Public Class MyRetryStrategy
    Implements ITransientErrorDetectionStrategy

    Public Function IsTransient(ex As Exception) As Boolean Implements ITransientErrorDetectionStrategy.IsTransient
        If Not ex Is Nothing AndAlso TypeOf ex Is SqlException Then
            Dim sqEx As SqlException = CType(ex, SqlException)
            If Not sqEx Is Nothing Then
                Select Case sqEx.Number
                    Case 40197, 40501, 10053, 10054, 53, 10060, 40613, 40143, 233, 64, -2
                        Return True
                End Select
            End If
        ElseIf TypeOf ex Is TimeoutException Then
            Return True
        End If
        Return False
    End Function

End Class

A much more thoroughly implemented version can be found here.

Dealing with numbers on the other hand is tricky too, because native SQL server errors are wrapped by the .Net framework and can be provided by different sources.
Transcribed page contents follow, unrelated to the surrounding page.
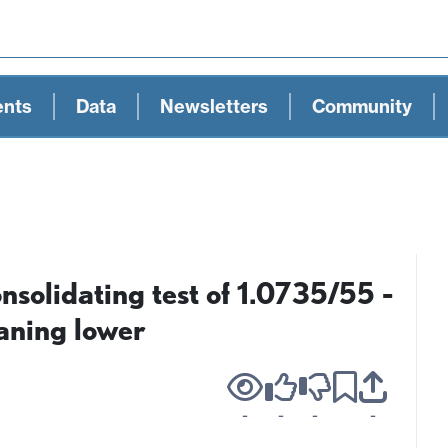
ents
Data
Newsletters
Community
olidating test of 1.0735/55 -
eaning lower
-
-
-
-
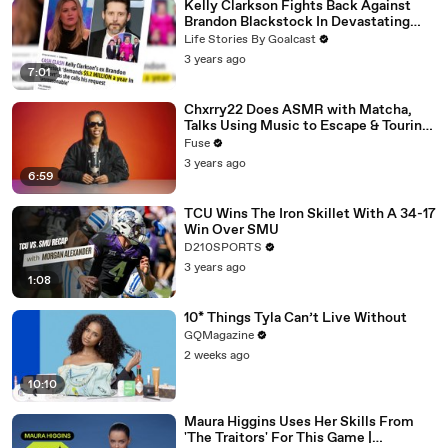
Kelly Clarkson Fights Back Against
Brandon Blackstock In Devastating
Divorce Battle
Life Stories By Goalcast
3 years ago
7:01
Chxrry22 Does ASMR with Matcha,
Talks Using Music to Escape & Touring
with The Weeknd
Fuse
3 years ago
6:59
TCU Wins The Iron Skillet With A 34-17
Win Over SMU
D210SPORTS
3 years ago
1:08
10* Things Tyla Can’t Live Without
GQMagazine
2 weeks ago
10:10
Maura Higgins Uses Her Skills From
'The Traitors' For This Game |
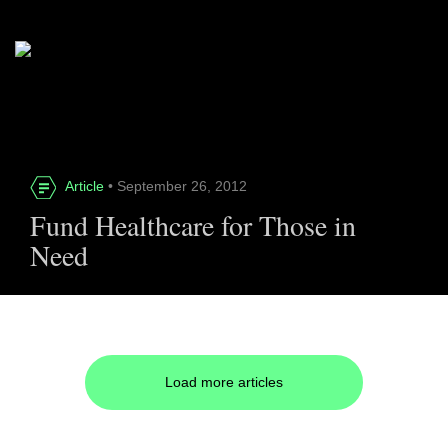
Article
• September 26, 2012
Fund Healthcare for Those in
Need
Load more articles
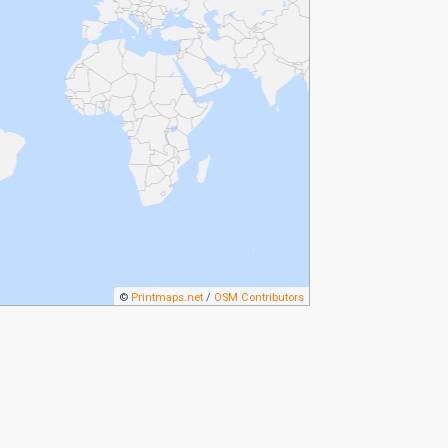
©
Printmaps.net
/
OSM Contributors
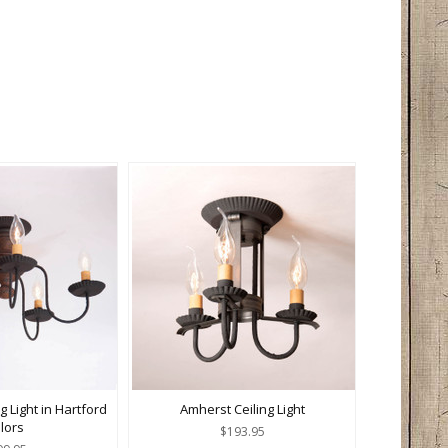
g Light in Hartford
Amherst Ceiling Light
lors
$193.95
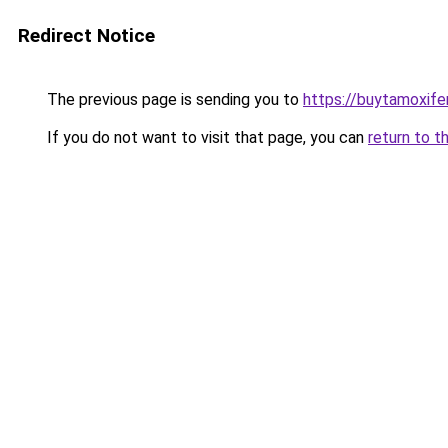
Redirect Notice
The previous page is sending you to
https://buytamoxifen
If you do not want to visit that page, you can
return to t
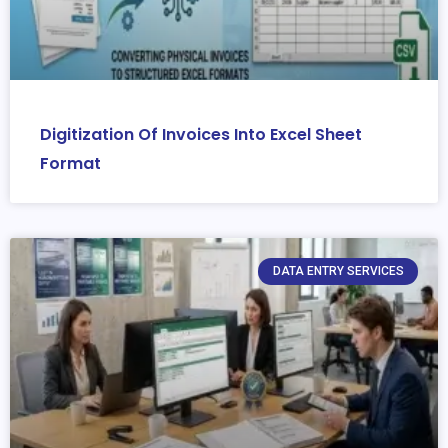
Digitization Of Invoices Into Excel Sheet
Format
DATA ENTRY SERVICES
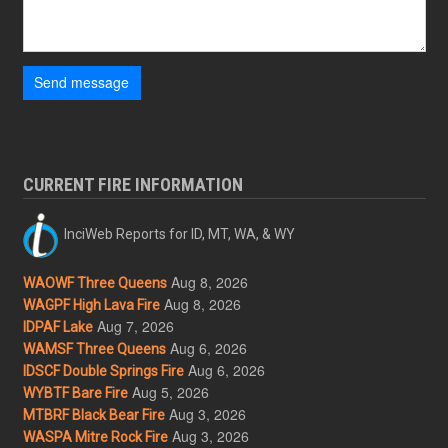
Send message
CURRENT FIRE INFORMATION
InciWeb Reports for ID, MT, WA, & WY
Aug 8, 2026
WAOWF Three Queens
Aug 8, 2026
WAGPF High Lava Fire
Aug 7, 2026
IDPAF Lake
Aug 6, 2026
WAMSF Three Queens
Aug 6, 2026
IDSCF Double Springs Fire
Aug 5, 2026
WYBTF Bare Fire
Aug 3, 2026
MTBRF Black Bear Fire
Aug 3, 2026
WASPA Mitre Rock Fire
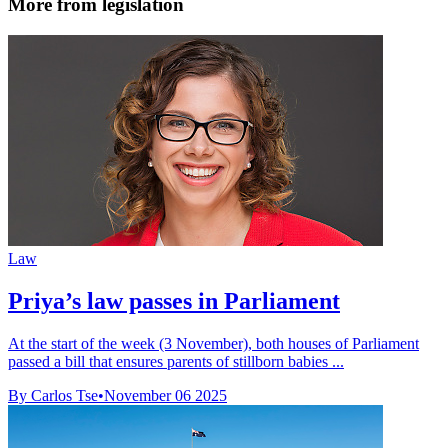
More from legislation
Law
Priya’s law passes in Parliament
At the start of the week (3 November), both houses of Parliament
passed a bill that ensures parents of stillborn babies ...
By Carlos Tse
•
November 06 2025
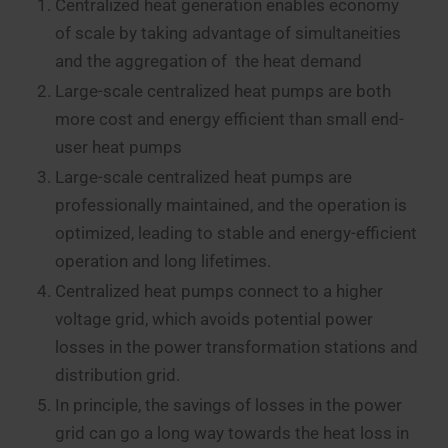
Centralized heat generation enables economy
of scale by taking advantage of simultaneities
and the aggregation of the heat demand
Large-scale centralized heat pumps are both
more cost and energy efficient than small end-
user heat pumps
Large-scale centralized heat pumps are
professionally maintained, and the operation is
optimized, leading to stable and energy-efficient
operation and long lifetimes.
Centralized heat pumps connect to a higher
voltage grid, which avoids potential power
losses in the power transformation stations and
distribution grid.
In principle, the savings of losses in the power
grid can go a long way towards the heat loss in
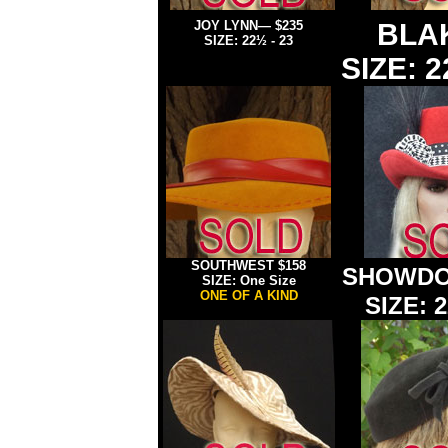
JOY LYNN
— $235
BLA
SIZE:
22½ - 23
SIZE: 2
SOUTHWEST
$158
SHOWDO
SIZE: One Size
ONE OF A KIND
SIZE:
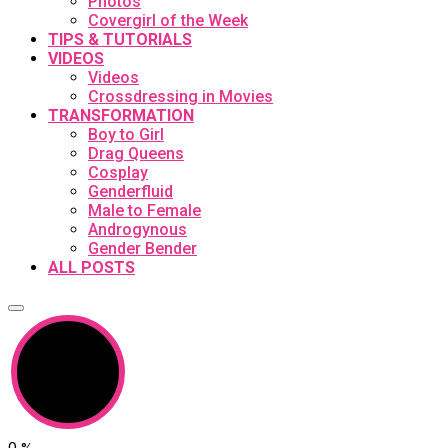
Photos
Covergirl of the Week
TIPS & TUTORIALS
VIDEOS
Videos
Crossdressing in Movies
TRANSFORMATION
Boy to Girl
Drag Queens
Cosplay
Genderfluid
Male to Female
Androgynous
Gender Bender
ALL POSTS
0
%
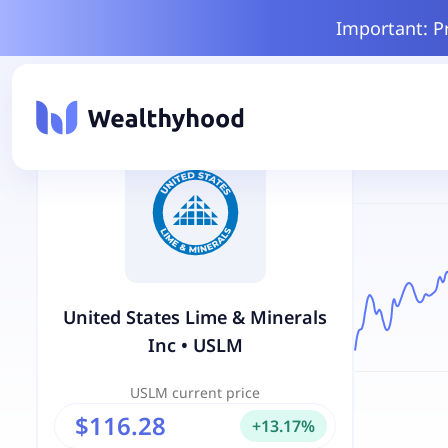
Important: P
United States Lime & Minerals
Inc
•
USLM
USLM
current price
$116.28
+
13.17
%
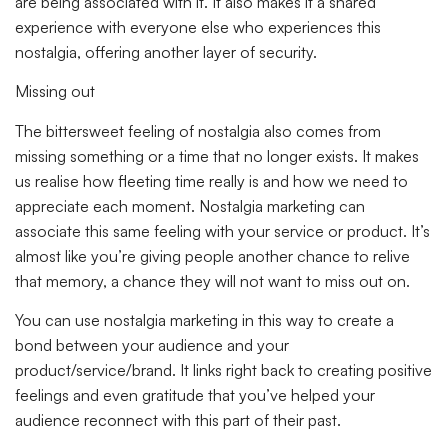
are being associated with it. It also makes it a shared
experience with everyone else who experiences this
nostalgia, offering another layer of security.
Missing out
The bittersweet feeling of nostalgia also comes from
missing something or a time that no longer exists. It makes
us realise how fleeting time really is and how we need to
appreciate each moment. Nostalgia marketing can
associate this same feeling with your service or product. It’s
almost like you’re giving people another chance to relive
that memory, a chance they will not want to miss out on.
You can use nostalgia marketing in this way to create a
bond between your audience and your
product/service/brand. It links right back to creating positive
feelings and even gratitude that you’ve helped your
audience reconnect with this part of their past.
I decided to check the most common error numbers, but log every exception that is checked by the IsTransient method. If the error number was not in my transient exception list, I can still add it later.

Retry aware execution

The execution of a retry aware linq statement is quite easy actually. First you need to define a RetryPolicy based on your RetryStrategy. You’d also add the amount of retries and a timespan when to start the next retry in the constructor.

Dim myRetryPolicy = New RetryPolicy(Of MyRetryStrategy)(5, TimeSpan.FromSeconds(3))

Now, that we have created a policy we can take the actual linq query and wrap it into a retry policy Action. The policy ExcecuteAction method executes consumes the linq statement as a lambda function and executes it, but now retry aware, in other words it wraps an extra try catch block around it.

e.Result = myRetryPolicy.ExecuteAction(
        Function()
            Using db = DBHelper.GenerateDataContext()
                Dim src = (From a In db.tblAccounts)
                If src Is Nothing Then
                    Throw New ArgumentException("src")
                End If
                Return src.ToList
            End Using
        End Function)

An exception, thrown inside the action will be caught by the retry policy handler and forwarded to the retry detection strategy implementation. If the exception is transient, the action will be executed again until the execution was successful. If the exception wasn’t considered as transient or the retry limit was hit, the original exception is finally thrown.

Conclusion

This enterprise application block of Microsoft’s Best Practices team is a pretty straight forward solution, easy to implement and exactly what I was looking for to work reliably with SQL Azure databases.